Lu Kecheng, Zhu Lihang, Wang Yunhai, Zeng Qiong, Song Weitao, Reda Khairi
IEEE Trans Vis Comput Graph. 2025 Sep;31(9):6617-6632. doi: 10.1109/TVCG.2024.3520219.
Transparency is commonly utilized in visualizations to overlay color-coded histograms or sets, thereby facilitating the visual comparison of categorical data. However, these charts often suffer from significant overlap between objects, resulting in substantial color interactions. Existing color blending models struggle in these scenarios, frequently leading to ambiguous color mappings and the introduction of false colors. To address these challenges, we propose an automated approach for generating optimal color encodings to enhance the perception of translucent charts. Our method harnesses color nameability to maximize the association between composite colors and their respective class labels. We introduce a color-name aware (CNA) optimization framework that generates maximally coherent color assignments and transparency settings while ensuring perceptual discriminability for all segments in the visualization. We demonstrate the effectiveness of our technique through crowdsourced experiments with composite histograms, showing how our technique can significantly outperform both standard and visualization-specific color blending models. Furthermore, we illustrate how our approach can be generalized to other visualizations, including parallel coordinates and Venn diagrams. We provide an open-source implementation of our technique as a web-based tool.

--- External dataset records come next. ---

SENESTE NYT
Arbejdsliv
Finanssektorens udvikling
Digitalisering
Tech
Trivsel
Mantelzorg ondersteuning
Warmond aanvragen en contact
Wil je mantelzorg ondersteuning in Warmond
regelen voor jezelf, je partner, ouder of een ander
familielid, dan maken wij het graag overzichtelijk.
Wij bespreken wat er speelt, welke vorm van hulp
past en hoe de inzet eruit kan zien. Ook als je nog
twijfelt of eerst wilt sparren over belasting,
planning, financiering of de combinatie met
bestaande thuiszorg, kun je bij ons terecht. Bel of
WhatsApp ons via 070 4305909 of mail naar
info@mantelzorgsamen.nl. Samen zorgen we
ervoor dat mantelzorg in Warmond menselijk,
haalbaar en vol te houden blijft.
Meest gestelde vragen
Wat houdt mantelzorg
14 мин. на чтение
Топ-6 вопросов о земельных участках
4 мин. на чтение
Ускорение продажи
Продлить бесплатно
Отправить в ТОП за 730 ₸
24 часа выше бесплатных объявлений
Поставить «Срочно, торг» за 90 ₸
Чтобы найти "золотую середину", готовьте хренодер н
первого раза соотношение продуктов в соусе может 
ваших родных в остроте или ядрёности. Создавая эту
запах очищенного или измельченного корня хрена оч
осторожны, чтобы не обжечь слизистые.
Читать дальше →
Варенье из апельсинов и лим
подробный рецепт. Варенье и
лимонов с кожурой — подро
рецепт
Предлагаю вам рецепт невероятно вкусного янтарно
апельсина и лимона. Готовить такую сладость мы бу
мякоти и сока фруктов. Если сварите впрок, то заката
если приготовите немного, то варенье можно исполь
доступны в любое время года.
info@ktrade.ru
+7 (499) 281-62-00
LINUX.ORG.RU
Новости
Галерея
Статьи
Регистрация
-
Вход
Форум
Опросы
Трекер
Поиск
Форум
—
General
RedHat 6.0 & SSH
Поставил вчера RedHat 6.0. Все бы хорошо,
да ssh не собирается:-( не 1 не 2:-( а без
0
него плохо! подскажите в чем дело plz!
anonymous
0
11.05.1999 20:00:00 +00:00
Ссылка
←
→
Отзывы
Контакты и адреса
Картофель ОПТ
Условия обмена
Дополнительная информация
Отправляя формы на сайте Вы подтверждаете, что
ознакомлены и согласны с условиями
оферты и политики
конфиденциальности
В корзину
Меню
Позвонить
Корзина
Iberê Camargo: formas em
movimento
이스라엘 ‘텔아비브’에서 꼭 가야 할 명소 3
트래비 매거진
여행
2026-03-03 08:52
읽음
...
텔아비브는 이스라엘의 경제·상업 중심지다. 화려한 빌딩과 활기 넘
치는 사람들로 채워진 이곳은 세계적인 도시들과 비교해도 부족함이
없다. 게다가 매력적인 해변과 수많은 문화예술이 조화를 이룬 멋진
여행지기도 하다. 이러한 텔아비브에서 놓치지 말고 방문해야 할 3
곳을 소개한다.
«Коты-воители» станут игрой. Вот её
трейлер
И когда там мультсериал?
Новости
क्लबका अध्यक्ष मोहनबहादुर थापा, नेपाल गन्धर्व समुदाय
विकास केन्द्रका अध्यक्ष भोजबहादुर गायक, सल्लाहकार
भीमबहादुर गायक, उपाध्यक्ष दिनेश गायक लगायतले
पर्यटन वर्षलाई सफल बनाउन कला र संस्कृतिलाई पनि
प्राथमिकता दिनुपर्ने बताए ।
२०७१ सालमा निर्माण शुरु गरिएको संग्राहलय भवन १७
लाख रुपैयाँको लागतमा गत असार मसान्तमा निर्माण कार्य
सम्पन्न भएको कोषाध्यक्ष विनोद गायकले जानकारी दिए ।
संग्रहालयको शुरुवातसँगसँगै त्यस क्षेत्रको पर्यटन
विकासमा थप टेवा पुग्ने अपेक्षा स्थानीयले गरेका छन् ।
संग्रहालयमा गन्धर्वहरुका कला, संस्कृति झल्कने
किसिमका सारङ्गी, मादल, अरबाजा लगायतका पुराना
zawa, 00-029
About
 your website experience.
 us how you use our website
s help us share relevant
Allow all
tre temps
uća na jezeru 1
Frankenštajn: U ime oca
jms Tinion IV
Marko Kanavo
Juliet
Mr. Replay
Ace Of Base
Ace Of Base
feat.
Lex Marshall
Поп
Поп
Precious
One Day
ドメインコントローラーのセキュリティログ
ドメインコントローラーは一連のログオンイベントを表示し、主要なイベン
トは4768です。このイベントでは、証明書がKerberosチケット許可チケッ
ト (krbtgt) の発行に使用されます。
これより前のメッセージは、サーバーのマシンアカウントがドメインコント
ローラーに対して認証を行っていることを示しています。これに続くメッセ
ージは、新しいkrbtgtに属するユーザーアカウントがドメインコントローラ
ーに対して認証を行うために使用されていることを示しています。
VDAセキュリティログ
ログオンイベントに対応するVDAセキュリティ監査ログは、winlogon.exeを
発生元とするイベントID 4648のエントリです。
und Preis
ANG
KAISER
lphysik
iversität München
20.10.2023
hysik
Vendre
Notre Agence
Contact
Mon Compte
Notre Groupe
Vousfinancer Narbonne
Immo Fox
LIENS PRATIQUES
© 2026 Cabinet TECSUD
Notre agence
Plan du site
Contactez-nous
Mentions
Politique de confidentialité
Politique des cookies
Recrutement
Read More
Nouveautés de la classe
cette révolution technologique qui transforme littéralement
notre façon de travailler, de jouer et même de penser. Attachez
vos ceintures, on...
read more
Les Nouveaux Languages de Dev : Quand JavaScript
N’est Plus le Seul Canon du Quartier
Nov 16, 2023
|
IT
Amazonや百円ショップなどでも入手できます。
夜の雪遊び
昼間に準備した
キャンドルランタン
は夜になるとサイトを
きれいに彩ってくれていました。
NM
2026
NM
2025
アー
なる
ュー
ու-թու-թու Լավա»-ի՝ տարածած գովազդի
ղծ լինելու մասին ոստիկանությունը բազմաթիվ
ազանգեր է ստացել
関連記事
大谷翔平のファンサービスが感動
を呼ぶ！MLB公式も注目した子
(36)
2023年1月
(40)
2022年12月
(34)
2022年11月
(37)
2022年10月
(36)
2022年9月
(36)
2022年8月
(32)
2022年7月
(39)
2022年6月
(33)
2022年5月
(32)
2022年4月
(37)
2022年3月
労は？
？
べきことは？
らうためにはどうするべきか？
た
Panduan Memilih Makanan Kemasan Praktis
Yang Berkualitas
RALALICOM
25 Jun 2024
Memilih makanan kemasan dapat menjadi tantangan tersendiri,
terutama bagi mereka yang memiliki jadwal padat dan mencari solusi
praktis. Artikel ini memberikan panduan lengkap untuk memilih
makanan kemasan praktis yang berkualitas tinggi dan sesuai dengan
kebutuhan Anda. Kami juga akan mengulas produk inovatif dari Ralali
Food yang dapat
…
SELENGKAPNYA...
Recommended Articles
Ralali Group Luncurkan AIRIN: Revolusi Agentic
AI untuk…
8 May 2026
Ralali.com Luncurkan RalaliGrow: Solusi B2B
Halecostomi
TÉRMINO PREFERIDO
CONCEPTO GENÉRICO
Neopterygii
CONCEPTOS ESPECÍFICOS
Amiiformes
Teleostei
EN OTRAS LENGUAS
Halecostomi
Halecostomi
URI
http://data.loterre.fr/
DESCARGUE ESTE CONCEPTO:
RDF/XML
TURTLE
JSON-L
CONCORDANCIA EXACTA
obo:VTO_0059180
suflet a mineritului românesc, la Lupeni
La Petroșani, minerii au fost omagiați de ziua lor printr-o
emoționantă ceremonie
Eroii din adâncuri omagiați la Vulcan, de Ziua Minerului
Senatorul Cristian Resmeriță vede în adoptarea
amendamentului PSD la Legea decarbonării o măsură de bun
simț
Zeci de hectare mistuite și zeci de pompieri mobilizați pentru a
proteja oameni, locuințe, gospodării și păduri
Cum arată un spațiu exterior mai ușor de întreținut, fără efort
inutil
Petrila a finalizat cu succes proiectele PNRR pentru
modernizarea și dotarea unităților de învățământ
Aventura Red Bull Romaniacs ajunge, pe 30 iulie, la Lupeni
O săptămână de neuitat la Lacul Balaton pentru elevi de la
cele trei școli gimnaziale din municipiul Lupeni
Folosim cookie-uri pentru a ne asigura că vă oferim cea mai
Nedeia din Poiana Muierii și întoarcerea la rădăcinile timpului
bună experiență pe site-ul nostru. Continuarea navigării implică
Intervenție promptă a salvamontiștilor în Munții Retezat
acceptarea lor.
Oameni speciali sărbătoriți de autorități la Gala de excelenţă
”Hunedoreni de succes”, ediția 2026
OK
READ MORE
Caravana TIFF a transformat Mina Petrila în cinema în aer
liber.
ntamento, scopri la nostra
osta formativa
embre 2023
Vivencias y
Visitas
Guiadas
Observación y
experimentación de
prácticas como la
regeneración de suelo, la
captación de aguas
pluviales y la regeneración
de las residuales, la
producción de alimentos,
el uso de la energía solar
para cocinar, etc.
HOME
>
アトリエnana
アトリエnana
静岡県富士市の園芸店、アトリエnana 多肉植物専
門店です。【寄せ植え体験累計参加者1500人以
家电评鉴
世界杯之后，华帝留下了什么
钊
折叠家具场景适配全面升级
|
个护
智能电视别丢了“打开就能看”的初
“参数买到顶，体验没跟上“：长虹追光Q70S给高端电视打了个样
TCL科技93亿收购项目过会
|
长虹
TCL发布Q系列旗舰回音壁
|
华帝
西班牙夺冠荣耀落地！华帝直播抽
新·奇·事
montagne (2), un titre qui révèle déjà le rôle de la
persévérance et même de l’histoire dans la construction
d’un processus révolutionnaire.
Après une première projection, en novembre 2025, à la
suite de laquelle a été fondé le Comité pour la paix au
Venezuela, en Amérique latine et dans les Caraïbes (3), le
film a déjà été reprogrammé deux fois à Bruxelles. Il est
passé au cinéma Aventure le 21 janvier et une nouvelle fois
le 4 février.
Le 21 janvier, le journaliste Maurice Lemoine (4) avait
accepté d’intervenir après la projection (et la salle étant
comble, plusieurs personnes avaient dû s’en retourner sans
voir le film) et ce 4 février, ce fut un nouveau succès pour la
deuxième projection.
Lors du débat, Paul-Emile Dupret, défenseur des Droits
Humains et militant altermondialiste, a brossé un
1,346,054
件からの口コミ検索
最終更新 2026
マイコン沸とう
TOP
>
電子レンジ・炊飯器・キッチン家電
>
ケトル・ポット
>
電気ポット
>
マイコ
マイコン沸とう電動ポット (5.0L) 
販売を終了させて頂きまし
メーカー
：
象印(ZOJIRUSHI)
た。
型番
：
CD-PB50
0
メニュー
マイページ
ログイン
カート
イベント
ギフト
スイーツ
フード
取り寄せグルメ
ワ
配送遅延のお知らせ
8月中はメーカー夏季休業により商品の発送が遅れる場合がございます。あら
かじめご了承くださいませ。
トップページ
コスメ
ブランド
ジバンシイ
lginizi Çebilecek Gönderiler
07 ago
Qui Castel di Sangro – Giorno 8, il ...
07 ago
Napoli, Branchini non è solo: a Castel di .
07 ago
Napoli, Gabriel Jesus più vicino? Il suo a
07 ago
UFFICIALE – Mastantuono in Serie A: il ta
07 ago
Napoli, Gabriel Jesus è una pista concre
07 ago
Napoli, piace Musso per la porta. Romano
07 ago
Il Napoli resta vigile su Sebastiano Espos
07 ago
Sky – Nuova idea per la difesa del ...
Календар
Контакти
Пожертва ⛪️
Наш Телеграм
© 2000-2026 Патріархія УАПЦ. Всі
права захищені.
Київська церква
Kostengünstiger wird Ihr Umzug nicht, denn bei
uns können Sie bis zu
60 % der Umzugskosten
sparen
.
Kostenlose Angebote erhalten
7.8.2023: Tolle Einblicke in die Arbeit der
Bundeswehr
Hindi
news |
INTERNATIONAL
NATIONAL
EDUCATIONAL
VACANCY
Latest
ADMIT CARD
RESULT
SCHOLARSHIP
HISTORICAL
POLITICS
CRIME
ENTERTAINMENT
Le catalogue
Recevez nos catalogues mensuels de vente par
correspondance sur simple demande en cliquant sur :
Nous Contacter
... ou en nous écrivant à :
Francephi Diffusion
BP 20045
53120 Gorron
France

透明度通常用于可视化中,以叠加颜色编码的直方图或数据集,从而便于对分类数据进行视觉比较。然而,这些图表常常存在对象之间的大量重叠,导致显著的颜色交互。现有的颜色混合模型在这些场景中表现不佳,常常导致模糊的颜色映射并引入伪色。为应对这些挑战,我们提出一种自动方法来生成最优颜色编码,以增强半透明图表的感知效果。我们的方法利用颜色可命名性来最大化合成颜色与其各自类别标签之间的关联。我们引入了一个颜色名称感知(CNA)优化框架,该框架生成最大程度连贯的颜色分配和透明度设置,同时确保可视化中所有部分的感知可区分性。我们通过对合成直方图进行众包实验来证明我们技术的有效性,展示了我们的技术如何显著优于标准颜色混合模型和特定于可视化的颜色混合模型。此外,我们说明了我们的方法如何可以推广到其他可视化,包括平行坐标图和维恩图。我们提供了我们技术的开源实现,作为一个基于网络的工具。